Transfer learning - Pretraining and Loading Model for Classification / freezing Conv-Net Layer

Currently I’m working on feature learning and transfer learning (in context of audio spectrograms). For this purpose, in a first step, I trained a network consisting of 4 parallel Alexnet like conv-nets until fc6-layer with shared weights. In fc7, the outputs of the fc6 layers are stacked together, and fc8 does the classification to 24 classes.
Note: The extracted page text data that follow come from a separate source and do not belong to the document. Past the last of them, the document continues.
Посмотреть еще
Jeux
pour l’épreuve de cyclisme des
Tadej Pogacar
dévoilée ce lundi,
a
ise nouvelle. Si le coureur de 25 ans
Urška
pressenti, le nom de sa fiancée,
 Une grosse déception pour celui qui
In the transfer learning part, I want to use the saved model in PTH file from the pretraining and further train the fully connected layers for the final classification in 10 classes. I want to freeze the convolutional layers 1-5, and train only the fully connected layers, fc6-fc8. If I understood it correctly, this approach is referred to as conv-net feature extractor. The size of the fc6 in the pretraining is different than the size of fc6 in the later transfer learning part.
I share my code, which runs without any errors so far. But I am not sure, if I am doing right. The results (accuracy) are lower than training the network completely from scratch without any pretraining. I tried to search for similar transfer learning cases, but most of the examples are about already “professionally” pretrained networks (like VGG, RESNET, …). In my case, I do the pretraining myself, and save the model as PTH file. In the transfer learning, I want to load the PTH file freezing the conv-layers and train the FC-layers for the final classification task.

See below my code. I would be very grateful, if somebody could help me, saying if I’m doing right, or correcting me, if I do a mistake. Most important question is, if the loading of the pretrained model and freezing the layers and training only the fully connected layers is correct (in Network.py below).

Code consisting of:

  • NetworkOrig.py (network for pretraining)
  • Network.py (network for final classification)
  • Short code snippet for saving model (within Train.py, s. below)
  • Train.py (for training in classification step)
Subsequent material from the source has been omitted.